Exercise inputs:
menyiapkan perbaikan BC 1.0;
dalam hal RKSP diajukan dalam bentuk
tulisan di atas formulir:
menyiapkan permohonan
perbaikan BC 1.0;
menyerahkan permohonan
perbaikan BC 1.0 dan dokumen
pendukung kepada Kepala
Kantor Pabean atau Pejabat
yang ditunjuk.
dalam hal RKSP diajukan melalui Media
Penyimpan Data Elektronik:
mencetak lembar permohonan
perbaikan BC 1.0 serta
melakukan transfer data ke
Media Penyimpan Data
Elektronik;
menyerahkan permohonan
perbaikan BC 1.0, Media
...
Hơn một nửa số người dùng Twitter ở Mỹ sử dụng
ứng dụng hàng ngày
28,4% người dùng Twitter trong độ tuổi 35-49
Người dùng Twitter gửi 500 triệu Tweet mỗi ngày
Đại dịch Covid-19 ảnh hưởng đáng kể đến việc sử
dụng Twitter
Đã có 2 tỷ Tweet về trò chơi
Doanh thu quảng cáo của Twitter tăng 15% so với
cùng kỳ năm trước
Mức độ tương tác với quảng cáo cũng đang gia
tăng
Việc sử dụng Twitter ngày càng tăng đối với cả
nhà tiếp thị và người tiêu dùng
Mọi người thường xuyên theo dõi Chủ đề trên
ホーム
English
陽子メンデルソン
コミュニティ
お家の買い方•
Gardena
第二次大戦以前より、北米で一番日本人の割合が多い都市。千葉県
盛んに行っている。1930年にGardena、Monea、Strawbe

Task:
After locating the line with "Việc sử dụng" above, return that line and every later line through the one with "盛んに行っている。1930年にGardena、Monea、Strawbe", word for word and with nothing else.

Solution for this problem:
Việc sử dụng Twitter ngày càng tăng đối với cả
nhà tiếp thị và người tiêu dùng
Mọi người thường xuyên theo dõi Chủ đề trên
ホーム
English
陽子メンデルソン
コミュニティ
お家の買い方•
Gardena
第二次大戦以前より、北米で一番日本人の割合が多い都市。千葉県
盛んに行っている。1930年にGardena、Monea、Strawbe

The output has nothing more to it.